A recompilation pipeline


Team

  Payer Mathias


This project introduces DICER, a recompilation pipeline, performing assured recompilation of a patched binary, leveraging information extracted from the original binary by Technical Area 1 (TA1) performers. DICER can optimally recompile a patched binary (minimizing the differences with the original binary), and, at the same time, assure its functionality using multi-layer verifications.

DICER is based on the following two crucial intuitions:

  • Formally comparing the functionality of two binaries (the original binary and the patched one) becomes a tractable problem when their differences are limited
  • Binary verification must happen at different levels of abstractions.

To minimize the difference between the original binary and the patched version, we design a new intermediate representation called teIR to include both the type information from the decompiled source file and the original binary, as well as their mapping.

To formally verify the non-interference property of a given patch, we formalize the conditions for a patch to be “Safe to Apply” (StA) and prove the equivalence between StA and non-interference.
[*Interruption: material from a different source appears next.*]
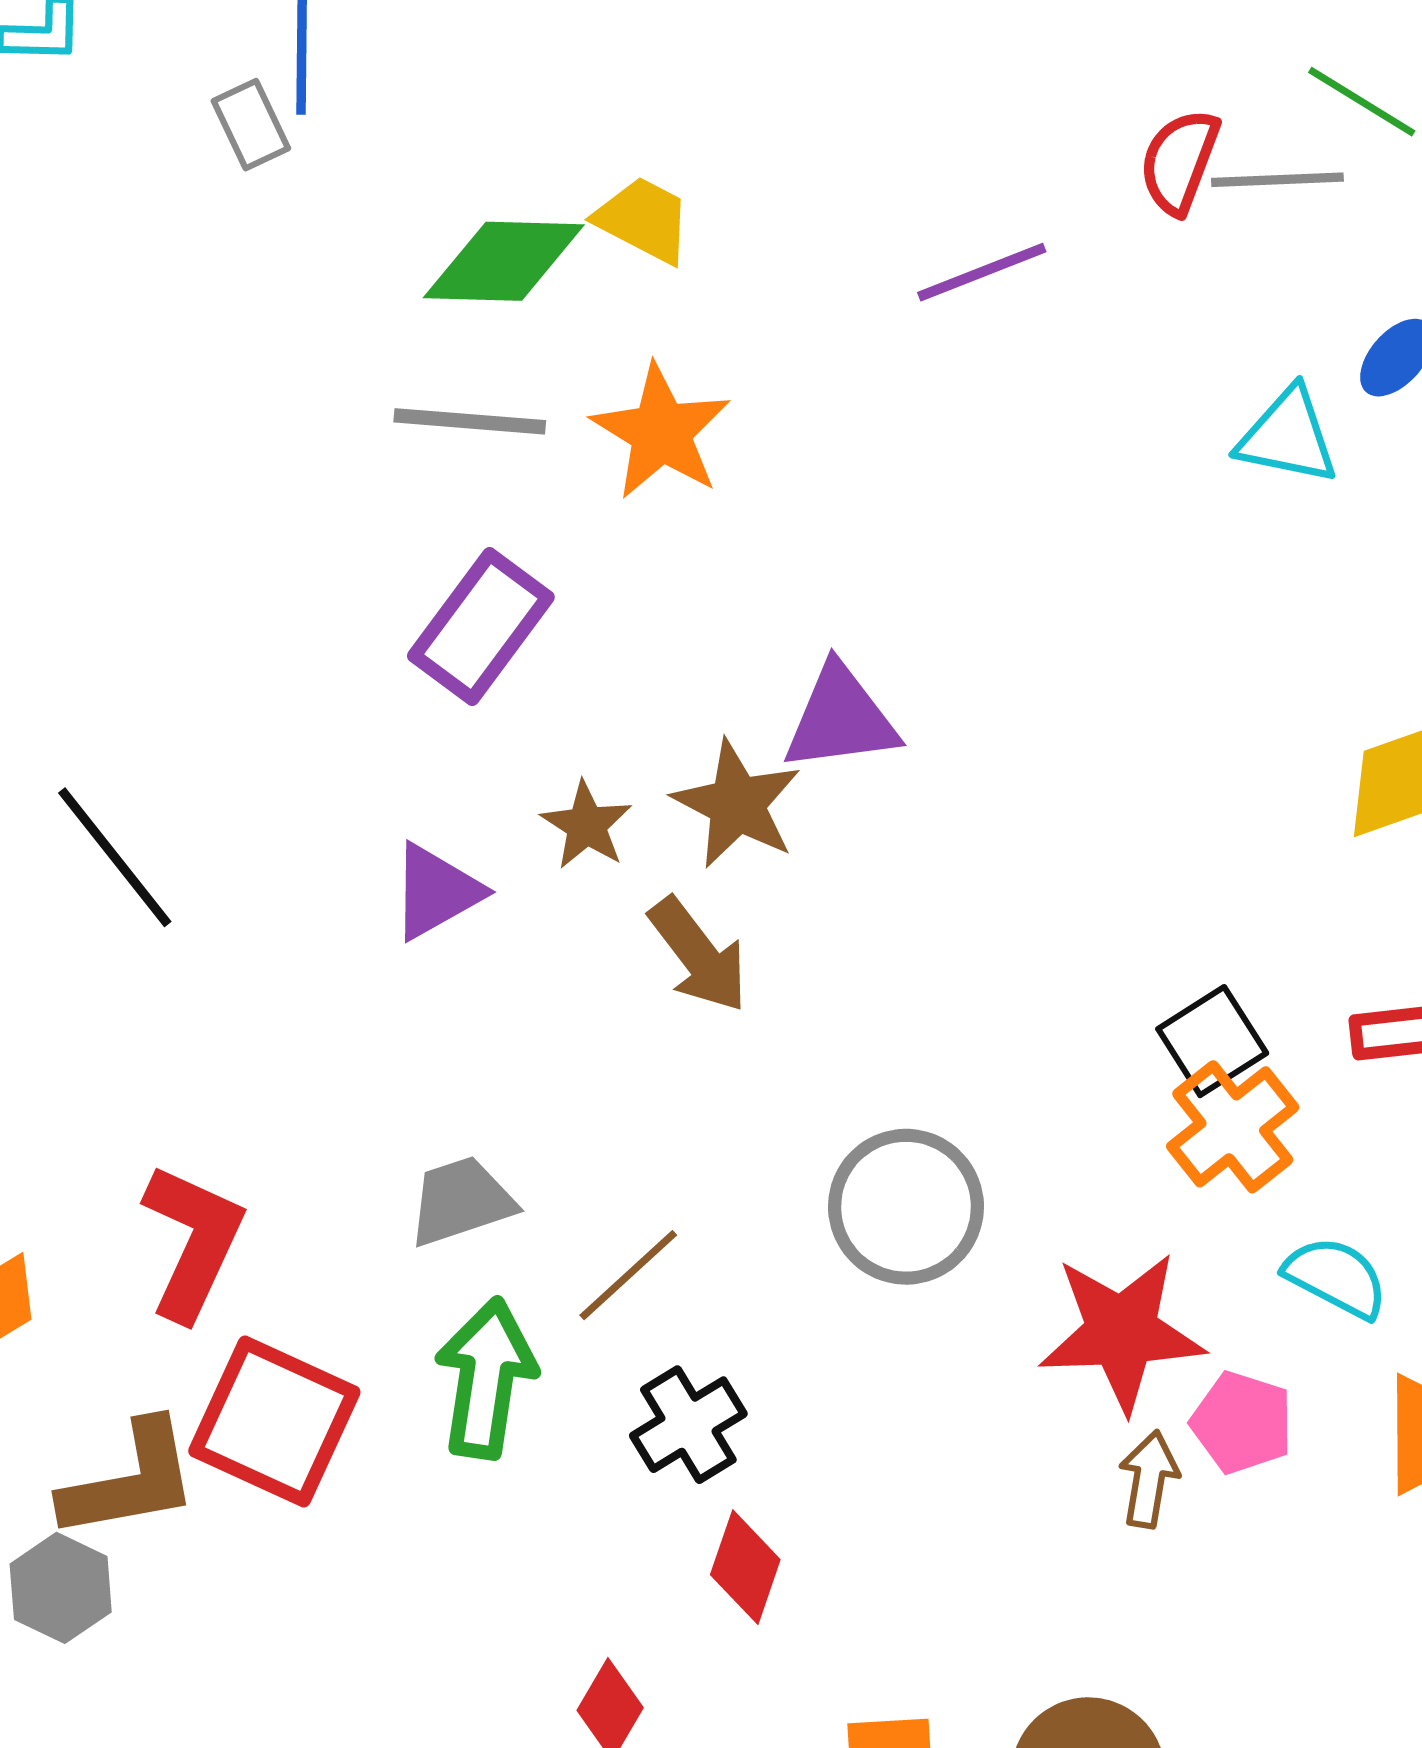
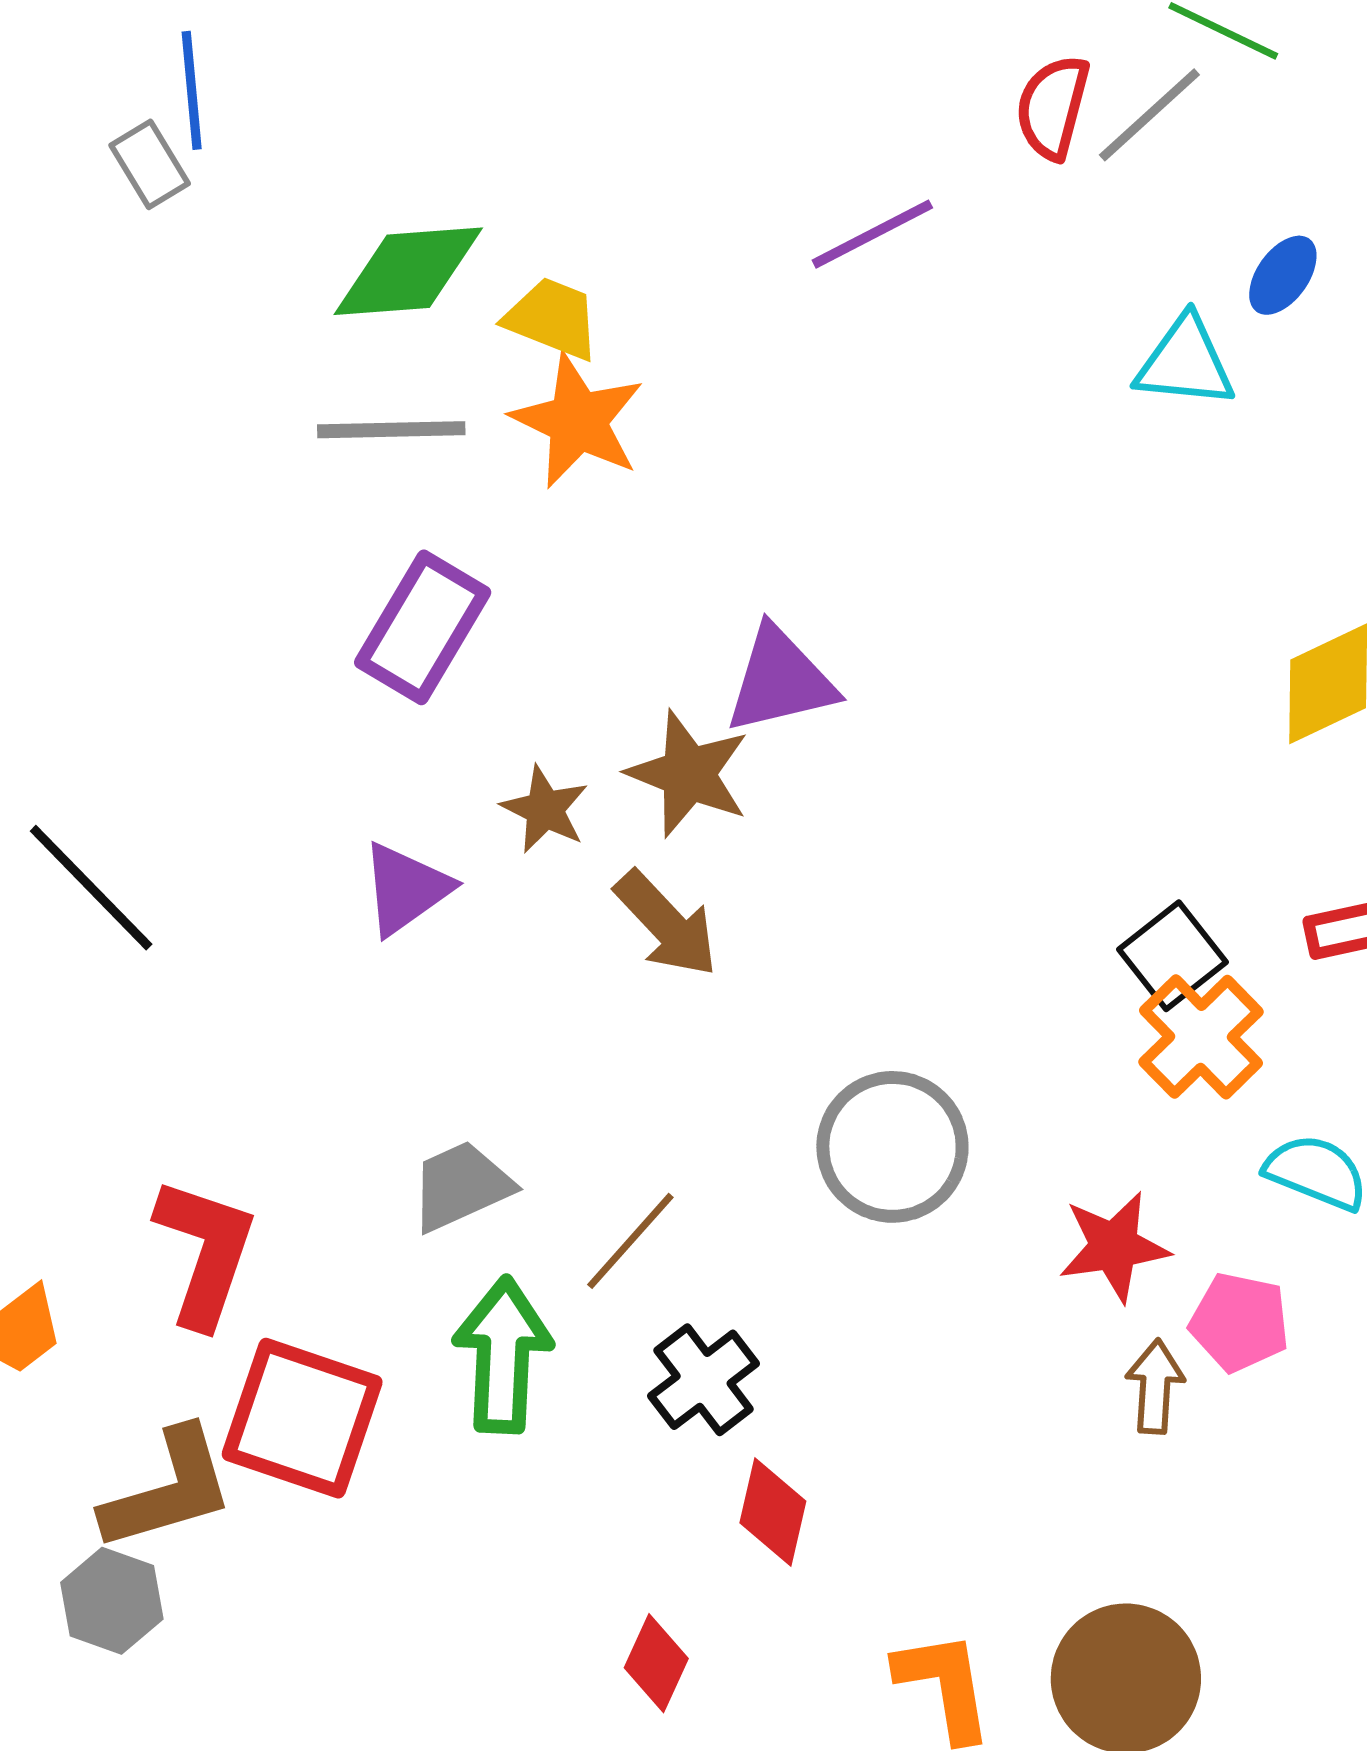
gray line: (1277, 180) -> (1149, 115), turned -34
yellow trapezoid: (644, 220) -> (552, 318), moved
red star: (1122, 1332) -> (1114, 1247), size x0.7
DICER then uses symbolic execution to formally prove the StA property both at the IR level and the binary level.

To tackle the missing toolchain issue and reuse the existing binary as much as possible, we propose a genetic-programming-based recompiler, which can recover the best likely compiler and compilation options using machine learning. DICER then outputs the recovered toolchain, as well as the recompiled patched binary.

To handle specific challenges from embedded systems such as timing constraints and limitations from symbolic execution engine and SMT solvers, we include the timing requirement within the formalization of StA and model timing within teIR. We further extend symbolic execution engines and SMT solvers to support interrupt scheduling and non-linear operations.

The unique design of DICER lies in the multi-level formal verification and the genetic-based recompiler. We can achieve this multi-level verification bridging the high-level code and the resulted binary. The genetic-based search for compiler options is inspired by the state-of-the-art fuzzing tool AFL.

Since non-interference is a strong property, DICER might need human expertise to provide confirmations for patches. We will propose a weaker formalization of non-interference and leverage dynamic verification to provide better assurance of these patches.